Repro is stonkingly good, especially on the solid blacks and letratone, but there are a few strange artefacts from its previous printing history: there's an establishing shot of Eddie's office block which Surreptitious Steve has reused for both opening and closing pages, but in the latter example the area where the Credit Card was placed on the first page is covered in strange sigils that make it look like Banzai Battalion are preparing a hanglider assault on the McPhail Agency.  Unless someone has a better explanation? 

One of the 'Next Progs' is replaced by a 'continued in Book III', which I presume means the film for that episode is from the Titan volumes, but is confusing out of context.

A nice surprise was the Quality Comics cover gallery, often a cause for puzzlement/despair, but this selection is pretty good.  There's one in particular of Zenith in Ozymandias-mode, surrounded by Red Dragon action figures (pleaseThargpleasepleaseplease) and other merchanising tat and looking like complete shite, while a biorhythm chart on the wall shows all three graphs at their lowest ebb.  This shows that the artist/editor had actually read and understood the story (apparently pretty damn rare in QC covers), and I quite fancy that one as a poster.

All in all, comics in both execution and presentation don't get much better than this.  Roll on Phase III.

sheridan

I see the serum as being capable of bringing out innate abilities, such as those psychic talents shown by the agents...

TordelBack

Quote from: sheridan on 30 December, 2014, 02:22:45 PM
I see the serum as being capable of bringing out innate abilities, such as those psychic talents shown by the agents...
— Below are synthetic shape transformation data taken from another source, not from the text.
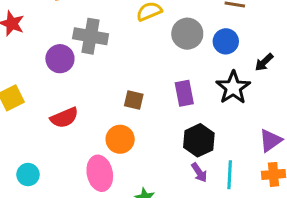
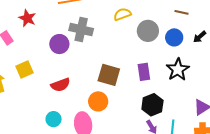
black arrow: (264, 62) -> (200, 37), moved
brown square: (134, 100) -> (109, 75), size x1.6
cyan circle: (28, 175) -> (54, 119), moved

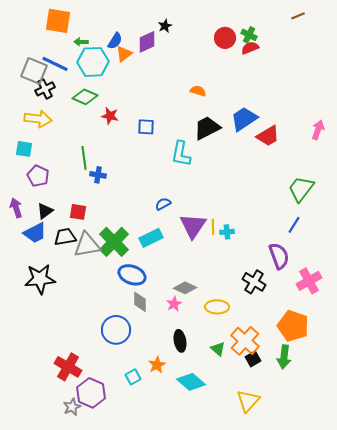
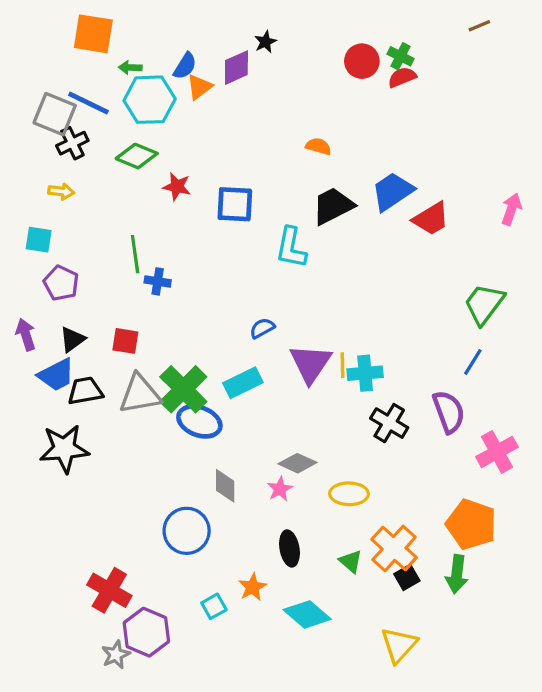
yellow arrow: (38, 119) -> (61, 191), size x0.6
blue square: (146, 127) -> (235, 204), size x1.4
cyan cross: (227, 232) -> (365, 373), size x1.5
black trapezoid: (65, 237) -> (85, 391), moved
blue ellipse: (132, 275) -> (199, 421), moved
black cross: (254, 282) -> (389, 423), moved

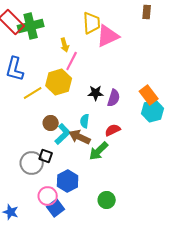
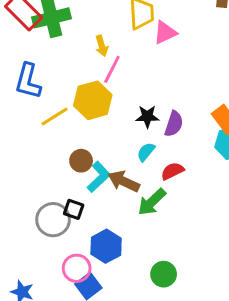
pink triangle: (108, 36) -> (165, 33), size x0.7
cyan semicircle: (85, 121) -> (146, 152), moved, turned 32

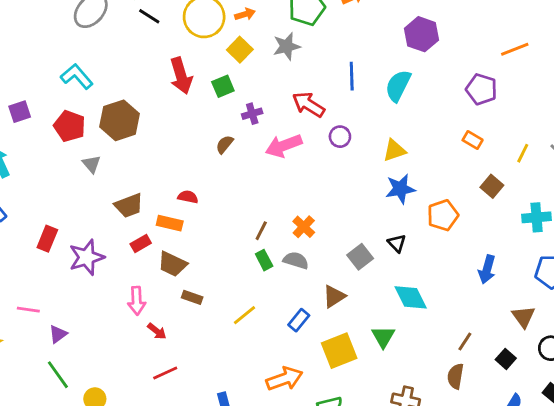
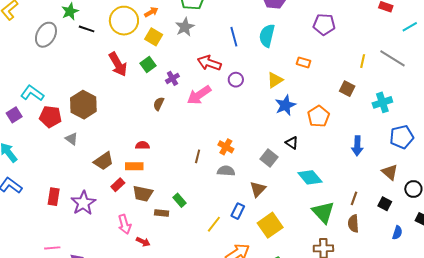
cyan L-shape: (77, 76) -> (32, 93), moved
orange rectangle: (473, 140) -> (304, 62), moved
green rectangle: (264, 260) -> (180, 200), moved
yellow line: (245, 315) -> (214, 224), moved
green triangle: (383, 337) -> (323, 212), moved, size x1.4

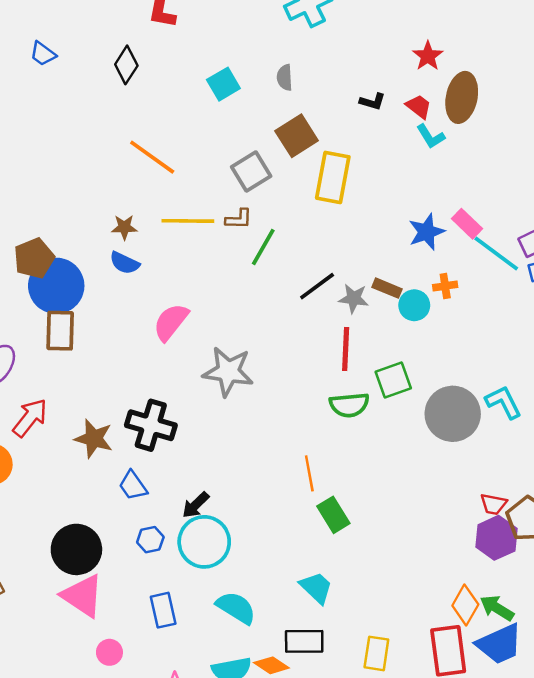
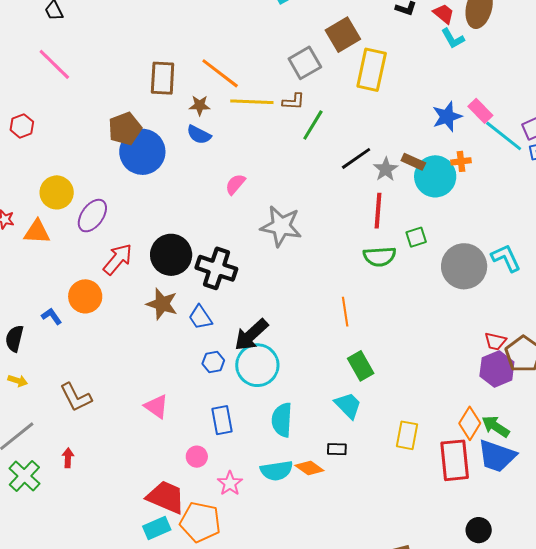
orange line: (152, 157) -> (220, 73), moved
gray star: (354, 298) -> (386, 169), turned 30
cyan circle: (414, 305) -> (435, 176), size x1.6
pink semicircle: (171, 322) -> (235, 184), size x0.7
brown rectangle: (60, 331) -> (163, 78), moved
green square: (393, 380) -> (416, 237), size x0.7
brown star: (94, 439) -> (162, 304), moved
black arrow: (196, 505) -> (251, 335), size x1.5
green rectangle: (333, 515) -> (361, 366), moved
black circle: (76, 549) -> (171, 255), moved
pink triangle: (83, 596) -> (156, 406), size x0.7
cyan semicircle: (236, 608) -> (282, 420), turned -120
black rectangle: (304, 641) -> (337, 449), size x0.6
blue trapezoid: (500, 644) -> (497, 456), turned 42
pink circle: (109, 652) -> (197, 457), moved
yellow rectangle: (376, 653) -> (407, 435), moved

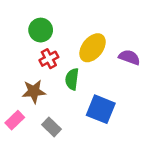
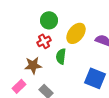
green circle: (41, 30) -> (49, 20), moved
blue square: (101, 109) -> (95, 78), moved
Now I think about it, you're right - after all Hitler and chums contact the Lloigor before any serum is involved, so some form of psychic/mystic ability is likely to exist in 230.

IndigoPrime

QuoteOne of the 'Next Progs' is replaced by a 'continued in Book III', which I presume means the film for that episode is from the Titan volumes, but is confusing out of context.
Yeah, I noticed that and assumed this was essentially repro of the Titan volumes. A pity it wasn't removed, but otherwise this was another excellent volume (even if that extra story does jar). I hope we get the annual 'Alice in Wonderland' story in one of the books though — that one, as I recall, had bonkers art but filled in a backstory gap rather nicely.

Steven Denton

I read it as the lloigor existing outside of time. [spoiler]They are trapped inside Chimera at the end of phase 4 and that's then where the Nazi's contact them from in phase 1. As to what the serum does? It could be that it turns human foetuses into larval lloigor, or it could be that it just made the babies bodies strong enough to host their inter-dimensional form. Perhaps the circular logic of the lloigor means that they exist even before they exist just so the potential for them existing exists.